Jessica Townsend
I first got involved with Extinction Rebellion when I was researching a novel set in 2030. As I read the science, waves of emotion crashed over me: anger, dismay, grief. I had a lot of questions: why hadn’t I heard any of this before? Why wasn’t the crisis on the front pages? Why, too, wasn’t the sixth mass extinction represented in films, novels, poems and on TV? Why isn’t it on East Enders and The Archers? Where are The Hunger Games of climate change?
We in Extinction Rebellion have focused a good deal on denial: the mental barriers we as individuals set up around facts we cannot accommodate. And the powerlessness and grief that follows when you break through. In this way denial feels almost rational: a kind of blankness: the silence of the lambs.
What we have not focused on so much up until now is that silence in the media, in society and even in the arts which is not just a collective version of those individual fears and traumas, it is also about vested interests keeping us dumb, confused and compliant – while those who make fortunes out of the status quo can make just a little bit more. That silence is a kind of cynicism: a disconnect; a betrayal. This is not the silence of the lambs. It is the silence of the factory farmers and abattoir keepers.
When I was first a writer in my twenties, I read Francis Fukuyama, The End of History, and believed he was right. There seemed at that time to be no big subjects to write about, and I felt slightly badly placed to be born into cosy times. Most of the plays, films and novels I read were about white middle-class heterosexual couples betraying each other.
Be careful what you wish for. Even at that time climate was an issue. ExxonMobil had already conducted research that showed that their industry contributed to the greenhouse effect and was likely to be a problem for the human race. I only recently heard about this is because the findings were kept secret: another aspect of the great silence.
Extinction Rebellion, The Sunrise Movement, Greta Thunberg and Fridays for Future have made such a noise about the climate science that more people are now aware of the issue. But this shift of the Overton Window means that our opponents are also on the move. Now silence is no longer tenable, they are reaching for lies.
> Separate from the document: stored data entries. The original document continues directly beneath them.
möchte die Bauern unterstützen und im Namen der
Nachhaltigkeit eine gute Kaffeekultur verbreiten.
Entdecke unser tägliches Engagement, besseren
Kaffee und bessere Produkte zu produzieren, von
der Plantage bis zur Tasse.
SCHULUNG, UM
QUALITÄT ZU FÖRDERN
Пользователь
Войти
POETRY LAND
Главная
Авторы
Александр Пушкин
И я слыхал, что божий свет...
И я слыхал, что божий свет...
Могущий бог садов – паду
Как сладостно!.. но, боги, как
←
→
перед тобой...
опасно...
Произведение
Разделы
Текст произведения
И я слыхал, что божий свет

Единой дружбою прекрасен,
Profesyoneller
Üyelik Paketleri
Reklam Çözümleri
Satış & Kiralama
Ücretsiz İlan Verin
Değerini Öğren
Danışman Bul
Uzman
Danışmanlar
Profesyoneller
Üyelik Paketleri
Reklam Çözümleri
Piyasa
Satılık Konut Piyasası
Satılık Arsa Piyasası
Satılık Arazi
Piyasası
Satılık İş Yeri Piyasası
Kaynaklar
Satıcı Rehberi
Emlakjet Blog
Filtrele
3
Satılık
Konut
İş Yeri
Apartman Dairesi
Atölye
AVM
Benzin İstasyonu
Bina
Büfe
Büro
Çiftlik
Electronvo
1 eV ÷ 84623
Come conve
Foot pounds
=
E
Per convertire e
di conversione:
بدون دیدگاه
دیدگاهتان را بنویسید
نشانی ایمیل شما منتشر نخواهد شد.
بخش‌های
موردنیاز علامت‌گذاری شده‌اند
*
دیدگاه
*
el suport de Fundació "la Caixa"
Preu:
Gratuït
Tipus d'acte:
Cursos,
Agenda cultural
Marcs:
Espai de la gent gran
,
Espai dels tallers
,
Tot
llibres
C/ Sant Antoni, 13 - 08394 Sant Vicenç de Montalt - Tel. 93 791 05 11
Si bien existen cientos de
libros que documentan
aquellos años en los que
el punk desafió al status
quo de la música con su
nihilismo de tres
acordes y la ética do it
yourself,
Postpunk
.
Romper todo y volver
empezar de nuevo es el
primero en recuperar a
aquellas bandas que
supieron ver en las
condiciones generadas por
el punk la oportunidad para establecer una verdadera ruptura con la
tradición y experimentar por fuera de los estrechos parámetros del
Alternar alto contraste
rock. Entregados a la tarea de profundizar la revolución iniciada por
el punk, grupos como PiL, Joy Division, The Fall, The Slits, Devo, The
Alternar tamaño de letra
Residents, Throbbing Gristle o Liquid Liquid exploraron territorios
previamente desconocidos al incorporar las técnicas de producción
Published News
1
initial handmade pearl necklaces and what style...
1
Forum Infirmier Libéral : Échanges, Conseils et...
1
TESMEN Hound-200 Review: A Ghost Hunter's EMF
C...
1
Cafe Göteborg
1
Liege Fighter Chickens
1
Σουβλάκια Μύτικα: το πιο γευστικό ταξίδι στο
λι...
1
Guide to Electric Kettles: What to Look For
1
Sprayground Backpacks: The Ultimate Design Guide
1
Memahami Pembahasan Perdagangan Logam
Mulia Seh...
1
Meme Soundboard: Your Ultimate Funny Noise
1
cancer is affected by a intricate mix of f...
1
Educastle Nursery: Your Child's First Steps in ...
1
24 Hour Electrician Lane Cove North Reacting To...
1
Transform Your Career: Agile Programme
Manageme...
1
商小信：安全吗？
And not just one simple refutable lie but a whole obstructive and mischievous tangle designed to snag us, and waste our time, as well as to mislead and confuse potential allies while the vested interests get on with piling up profits.
They think this tactic worked well in the tobacco industry. But, in that case, those who died as a result of that nefarious approach were people who chose to smoke cigarettes: the climate and ecological crisis means we all are vulnerable, even the selfish tricksters who are our opponents. Even their children and grandchildren.
I believe that history is against them. In the future they will be referred to in the same way as those who opposed the abolition of slavery, the enfranchisement of the working classes, the suffragettes. But those historic fights took place on a stable planet.
We will win through, but there’s a ticking clock: the Amazon is burning; the Arctic ice is melting; soil fertility is depleting; the coral is bleaching. Whole species of fish, insects and mammals are dying or becoming extinct.
In films we would know deep down that the good guys will win through, though only just in time. In life, sadly, there’s no such certainty. That is why I believe we have to throw everything at this problem. Even our own security. And that is why at the end of the Writers Rebel event on Wednesday I intend to leave a mark on Tufton Street that will make them understand what we think of their actions, but also leave me open to a charge of criminal damage.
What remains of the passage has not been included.